In answering this question Beauvoir offers us a series of descriptions of how women come to exist in the mode of inferiority and to subsume it into forms of subjectified feminine subjectivity. If "not every female human being is necessarily a woman" (TSS xix), then we need to grasp the processes through which "one becomes one" as not only the exercise of power upon and its transmission through the subject, but also as it is interiorized, taken up, and lived. It is here that the panopticisms of daily life and the "interior" experiences of shame they induce are crucial.

Beauvoir begins by describing the multitude of small disciplines to which female children are often subjected and which still today induce passivity, timidity, and physical self-constraint.[10] But she suggests that it at puberty that more profound experiences of shame usually begin. At that time, a girl often becomes the object of stares, whistles, derogatory remarks on the street (and at school in coeducational systems) and, simultaneously, is required to hide from view the newly acquired "secret" of menstruation. In the experience of menstruation (at least in Western society) a young woman's profound sense of herself as not only the Other but as the inferior Other is dramatically discovered. She must ensure that she does not appear soiled in public; must learn discreetly to dispose of bloodied pads, tampons and clothing; is warned that she might give away her "condition" by the smell of menstrual blood should she not keep herself sufficiently clean.[11]

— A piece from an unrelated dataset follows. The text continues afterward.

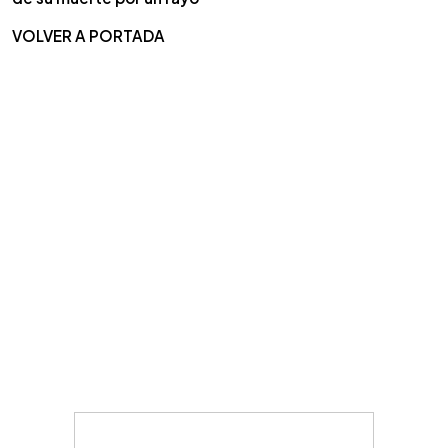
VOLVER A PORTADA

In such ways, a young woman learns how to develop those practices of self-surveillance and self-discipline that Foucault attributes to the panoptic gaze. But they are not the direct effect of the gaze itself, so much as of the shame with which it forces her to see "herself." Shame, as what we might call a primary structure of a woman's lived experience, extends far beyond her relationship to menstruation, and it becomes integral to a generalized sense of inferiority of the feminine body-subject. A woman, Beauvoir writes, "is her body; but her body is something other than herself" (TSS 29).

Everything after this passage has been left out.